Il est question des conséquences de l’arrivée d’un nourrisson, une petite fille, dans une famille japonaise citadine. Le papa, architecte, a décidé de devenir indépendant pour travailler à la maison et gérer, entre deux dossiers, tâches ménagères et biberons du bébé. La maman stresse car elle sait très bien ce qu’implique cet agenda chargé et doute de l’efficacité de son mari. Leur chien voit ses siestes perturbées par toute cette agitation. Mais le plus ennuyé par l’arrivée de ce bébé, c’est le premier enfant du foyer, Kun, qui passe du statut de fils unique, centre de l’attention de ses parents, choyé et surprotégé, à celui de grand frère, dont les besoins passent après ceux de sa petite soeur. Il voit bien que ses parents sont plus focalisés sur le bien-être de Miraï que sur le sien. Ils ne l’écoutent plus, ne jouent plus avec lui, s’énervent plus facilement quand il fait des bêtises. Si encore ce bébé pouvait jouer avec lui, cela pourrait passer. Mais il passe son temps à brailler et à dormir, c’est nul! Alors, Kun se rebelle, pique des colères qui ne font qu’agacer encore plus ses parents, trop fatigués pour supporter cette jalousie fraternelle. Alors, régulièrement, Kun se réfugie dans son imaginaire d’enfant et il y croise plusieurs figures présentes, passées et futures de l’histoire familiale, qui lui apprennent à relativiser sa situation, pas si catastrophique que cela, et à apprécier cette petite soeur dont il sera, avec le temps, inséparable.
C’est une chronique familiale toute simple, épurée et bouleversante comme un film d’Ozu, et truffées d’envolées poétiques dignes des films de Miyazaki, qui touchera probablement les jeunes parents, les grands enfants et tous les amateurs d’animation japonaise. En ce qui nous concerne, c’est l’un de nos grands coups de coeur du Festival de Cannes 2018.
La Palme Dog n’est pas la seule récompense animalière du Festival de Cannes. Peu le savent, mais les chats ont aussi leur « Cat Palm », la Palme de Whiskers. L’an dernier, c’est le chat d’Agnès Varda qui avait ronronné contre le trophée. Cette année, il pourrait tout à fait revenir au chat de Burning de Lee Chang-dong.

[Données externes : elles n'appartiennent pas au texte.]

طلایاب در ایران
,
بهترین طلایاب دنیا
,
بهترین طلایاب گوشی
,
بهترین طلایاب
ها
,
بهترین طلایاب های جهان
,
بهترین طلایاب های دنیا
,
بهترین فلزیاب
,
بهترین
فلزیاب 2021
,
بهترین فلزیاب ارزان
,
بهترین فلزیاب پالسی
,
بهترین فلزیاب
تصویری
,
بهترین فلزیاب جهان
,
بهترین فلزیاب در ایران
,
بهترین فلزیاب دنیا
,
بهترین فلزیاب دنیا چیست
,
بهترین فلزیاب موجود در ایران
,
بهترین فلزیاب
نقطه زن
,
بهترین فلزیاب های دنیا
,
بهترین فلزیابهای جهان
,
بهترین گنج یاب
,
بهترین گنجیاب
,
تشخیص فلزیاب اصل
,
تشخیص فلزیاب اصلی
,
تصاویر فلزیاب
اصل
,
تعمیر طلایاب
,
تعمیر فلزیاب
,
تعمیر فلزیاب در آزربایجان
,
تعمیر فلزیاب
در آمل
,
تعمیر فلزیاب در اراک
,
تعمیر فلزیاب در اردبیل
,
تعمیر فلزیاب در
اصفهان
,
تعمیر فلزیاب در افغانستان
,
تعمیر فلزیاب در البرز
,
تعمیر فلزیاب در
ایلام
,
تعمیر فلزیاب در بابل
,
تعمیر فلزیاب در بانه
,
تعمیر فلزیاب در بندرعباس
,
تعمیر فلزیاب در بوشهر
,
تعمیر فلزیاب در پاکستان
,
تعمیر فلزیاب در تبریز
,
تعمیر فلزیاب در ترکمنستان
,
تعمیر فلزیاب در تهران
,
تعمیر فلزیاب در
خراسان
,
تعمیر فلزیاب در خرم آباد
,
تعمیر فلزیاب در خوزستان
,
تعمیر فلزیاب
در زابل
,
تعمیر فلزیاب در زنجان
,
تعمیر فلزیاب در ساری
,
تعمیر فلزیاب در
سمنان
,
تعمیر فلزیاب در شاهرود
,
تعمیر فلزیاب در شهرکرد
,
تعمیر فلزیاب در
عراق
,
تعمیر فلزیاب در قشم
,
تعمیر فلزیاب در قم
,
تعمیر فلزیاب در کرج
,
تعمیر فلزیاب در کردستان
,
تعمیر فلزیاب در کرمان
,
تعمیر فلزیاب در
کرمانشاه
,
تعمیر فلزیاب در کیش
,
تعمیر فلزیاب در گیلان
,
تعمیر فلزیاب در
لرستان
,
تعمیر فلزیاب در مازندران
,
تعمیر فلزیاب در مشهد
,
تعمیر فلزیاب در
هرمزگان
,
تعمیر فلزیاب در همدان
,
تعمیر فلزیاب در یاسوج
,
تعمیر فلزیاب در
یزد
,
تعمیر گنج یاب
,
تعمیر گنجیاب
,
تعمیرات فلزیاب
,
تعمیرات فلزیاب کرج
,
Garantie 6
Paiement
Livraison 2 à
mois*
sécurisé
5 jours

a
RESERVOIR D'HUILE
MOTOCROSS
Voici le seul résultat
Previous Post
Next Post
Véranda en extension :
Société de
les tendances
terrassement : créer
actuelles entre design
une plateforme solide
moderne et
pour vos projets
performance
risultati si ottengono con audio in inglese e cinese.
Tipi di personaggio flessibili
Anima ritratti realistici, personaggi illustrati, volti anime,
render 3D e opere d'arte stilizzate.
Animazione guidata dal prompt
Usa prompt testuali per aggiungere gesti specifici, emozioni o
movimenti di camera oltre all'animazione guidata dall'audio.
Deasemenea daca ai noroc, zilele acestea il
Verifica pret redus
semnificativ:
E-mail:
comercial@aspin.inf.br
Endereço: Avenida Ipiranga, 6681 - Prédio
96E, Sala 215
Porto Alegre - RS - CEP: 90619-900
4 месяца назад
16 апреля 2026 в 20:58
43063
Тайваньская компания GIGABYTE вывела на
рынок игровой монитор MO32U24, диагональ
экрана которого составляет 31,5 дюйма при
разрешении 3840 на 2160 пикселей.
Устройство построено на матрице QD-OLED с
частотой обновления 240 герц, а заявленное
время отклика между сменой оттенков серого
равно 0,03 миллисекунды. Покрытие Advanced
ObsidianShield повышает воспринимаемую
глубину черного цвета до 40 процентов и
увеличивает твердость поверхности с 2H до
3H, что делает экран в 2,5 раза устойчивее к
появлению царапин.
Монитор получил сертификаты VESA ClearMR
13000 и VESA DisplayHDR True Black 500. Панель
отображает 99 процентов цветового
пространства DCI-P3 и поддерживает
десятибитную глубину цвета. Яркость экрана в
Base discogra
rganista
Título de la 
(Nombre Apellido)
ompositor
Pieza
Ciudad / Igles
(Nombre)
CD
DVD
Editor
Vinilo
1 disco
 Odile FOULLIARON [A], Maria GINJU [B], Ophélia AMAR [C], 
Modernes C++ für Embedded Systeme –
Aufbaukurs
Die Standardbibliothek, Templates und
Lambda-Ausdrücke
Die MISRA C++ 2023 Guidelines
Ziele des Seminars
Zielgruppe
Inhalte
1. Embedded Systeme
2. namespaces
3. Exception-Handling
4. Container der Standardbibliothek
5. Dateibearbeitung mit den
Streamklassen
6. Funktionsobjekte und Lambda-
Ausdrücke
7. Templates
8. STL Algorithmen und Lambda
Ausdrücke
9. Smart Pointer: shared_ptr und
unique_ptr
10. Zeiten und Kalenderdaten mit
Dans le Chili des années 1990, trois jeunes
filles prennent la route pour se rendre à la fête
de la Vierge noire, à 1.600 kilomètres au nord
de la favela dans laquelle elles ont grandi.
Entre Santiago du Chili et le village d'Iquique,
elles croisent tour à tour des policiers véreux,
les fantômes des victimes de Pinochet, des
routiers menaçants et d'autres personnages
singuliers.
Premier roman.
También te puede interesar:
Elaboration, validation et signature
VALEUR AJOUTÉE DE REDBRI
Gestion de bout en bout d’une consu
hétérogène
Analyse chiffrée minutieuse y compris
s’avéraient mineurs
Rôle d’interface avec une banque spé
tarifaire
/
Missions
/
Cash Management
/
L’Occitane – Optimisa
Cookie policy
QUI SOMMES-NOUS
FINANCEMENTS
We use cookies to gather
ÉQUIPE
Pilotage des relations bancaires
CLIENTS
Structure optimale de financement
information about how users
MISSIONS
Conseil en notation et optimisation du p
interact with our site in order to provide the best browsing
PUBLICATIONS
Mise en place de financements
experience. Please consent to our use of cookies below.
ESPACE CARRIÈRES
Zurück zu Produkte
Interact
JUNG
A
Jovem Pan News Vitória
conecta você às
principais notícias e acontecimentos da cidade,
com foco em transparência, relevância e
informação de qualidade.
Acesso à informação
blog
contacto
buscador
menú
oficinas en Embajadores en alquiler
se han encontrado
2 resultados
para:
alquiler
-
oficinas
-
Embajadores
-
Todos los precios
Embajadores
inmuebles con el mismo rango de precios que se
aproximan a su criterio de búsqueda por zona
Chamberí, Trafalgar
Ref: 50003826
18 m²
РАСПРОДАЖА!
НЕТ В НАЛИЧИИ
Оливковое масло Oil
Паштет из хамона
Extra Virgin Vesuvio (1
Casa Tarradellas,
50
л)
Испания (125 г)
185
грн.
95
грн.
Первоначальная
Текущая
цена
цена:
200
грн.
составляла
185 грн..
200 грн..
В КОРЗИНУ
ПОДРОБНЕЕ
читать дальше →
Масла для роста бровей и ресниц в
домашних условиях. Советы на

Le cinéaste coréen l’utilise comme un élément important de l’intrigue, un indice permettant au spectateur de démêler le vrai du faux et de résoudre une énigme qui se joue hors champ, prétexte à l’affrontement psychologique entre un jeune homme modeste, fils d’agriculteur, et un homme à peine plus âgé que lui, un yuppie aisé.
Là encore, le film de Lee Chang-dong pourrait aussi prétendre à d’autres trophées, y compris à la Palme d’Or, si le jury a été sensible à sa construction atypique, à lire entre les lignes, comme la nouvelle de Haruki Murakami dont le long-métrage est tiré. (Lire notre critique).
Alors, plutôt chat? Plutôt chien? Plutôt putois, poisson-zèbre ou écureuil volant? Plutôt pingouins de tapis rouge ou gazelles en robes de soirée? A vrai dire, peu importe, tant que les films nous transportent, nous font vibrer, nous font réfléchir aux problèmes du monde…
A demain pour la suite de ces chroniques cannoises.